Lebedev came in grumpy, as he always did, condensation hanging from his beard in unfriendly icicles. Alexei admitted to himself that he dreaded the bitter cold of a kerebatic wind over an ice shelf less than he did the coldness of his superior’s stare.
“What is it now?” Lebedev snapped. “If it’s more problems with the survey equipment, I’ll wager it’s problems with the survey team that are truly to blame.”
“It’s not that, Commander,” said Alexei. “The ground penetrating radar is performing as designed and within normal tolerances. But…”
“But, but, but!” Lebedev mocked. “By Lenin’s beard, spit it out, or I’ll have you chipping pissicles out of the latrine for wasting my time.”
“We found another subglacial lake,” Alexei said. “A smaller one, nothing like Vostok.”

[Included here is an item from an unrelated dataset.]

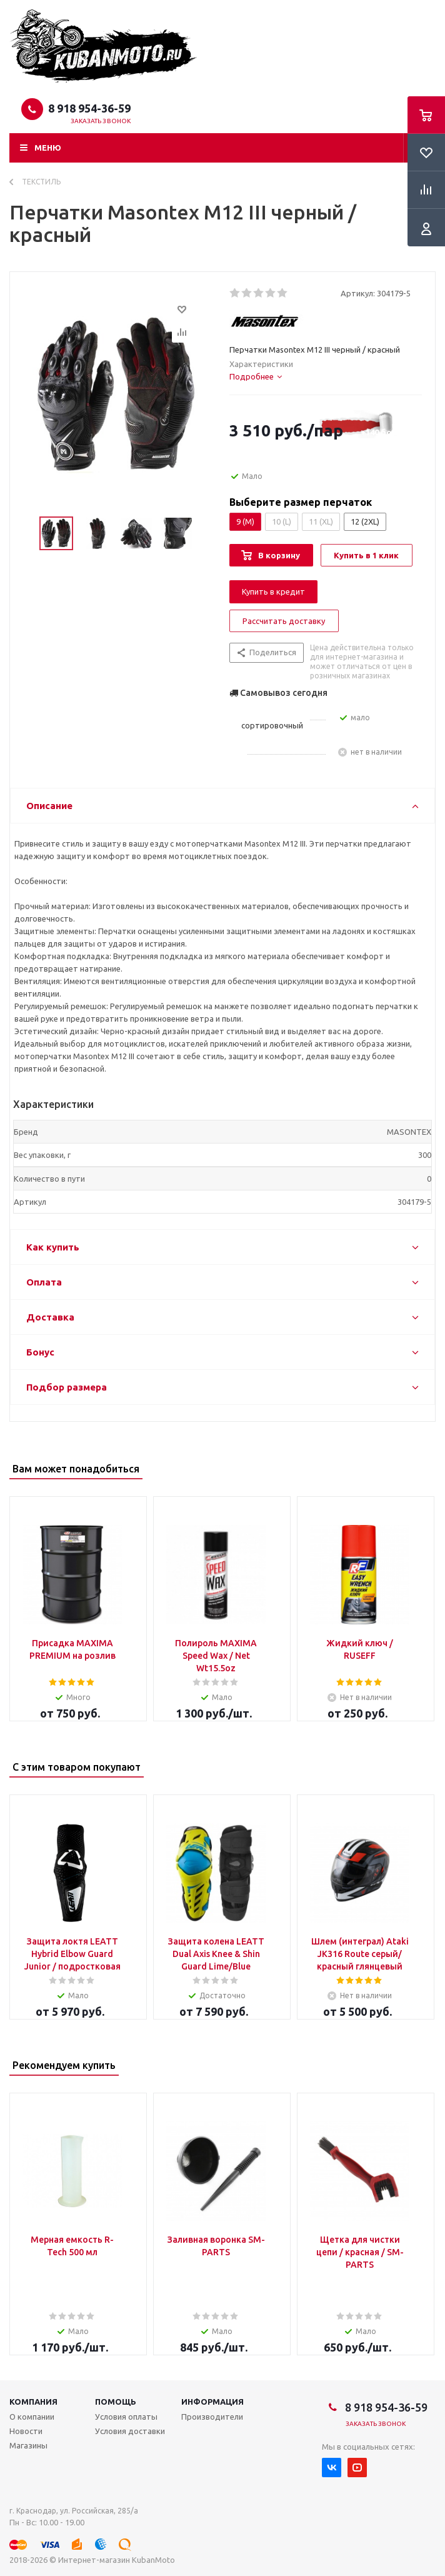 This screenshot has height=2576, width=445. Describe the element at coordinates (89, 108) in the screenshot. I see `8 918 954-36-59` at that location.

“Oh, is that all?” snapped Lebedev. “A real Hero of the Soviet Union, here. Look, Brasov, I do not need to be personally informed about every little pebble you find. It goes in the report, which I will read, at my leisure, with some hot tea.”

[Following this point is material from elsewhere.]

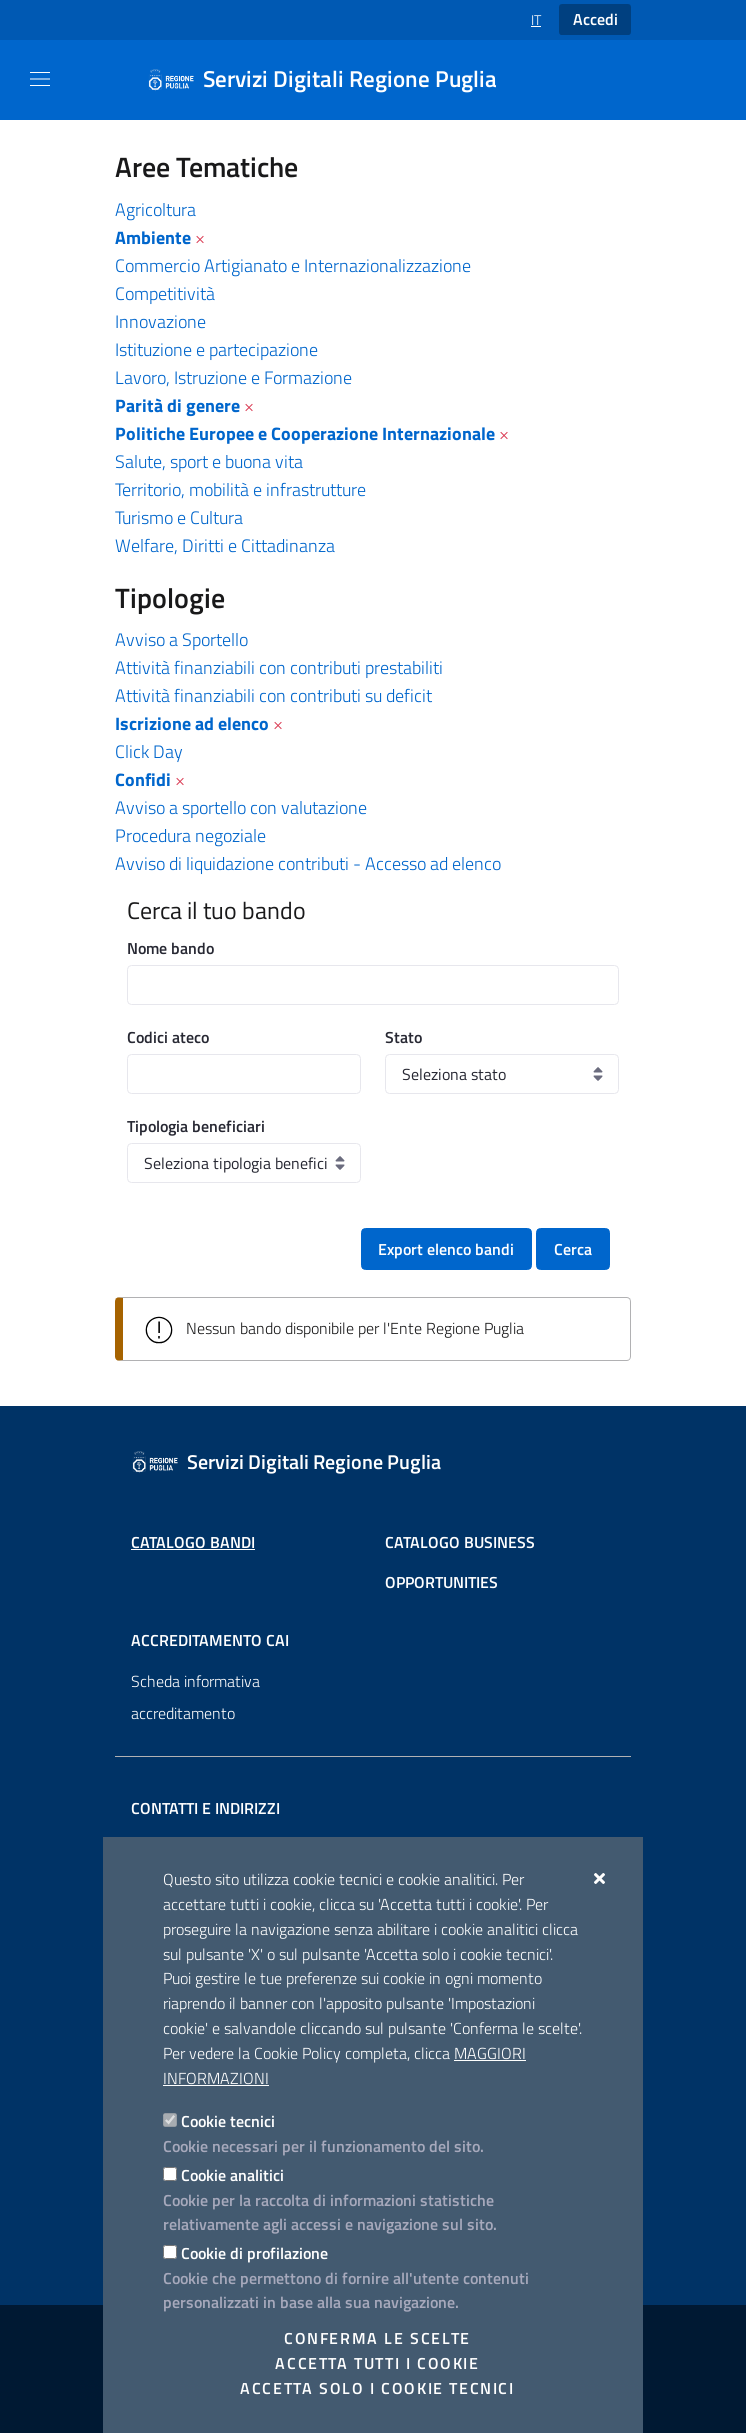 This screenshot has height=2433, width=746. I want to click on Iscrizione ad elenco, so click(192, 723).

“There is a void in the lake, something displacing the water.”
“And?”
“It’s at the lake bottom. Radar telemetry confirms, across three devices and three operators, that the void is less dense than the subsurface water.”
Lebedev fell silent.
“It’s like an upside-down lake, contrary to the pull of gravity. A gravitational anomaly that my team is, at present, unable to explain.”
“Prepare the tractor and a drilling team,” Lebedev said quietly. “We leave at once. Not a word of this to anyone who does not already know of it.”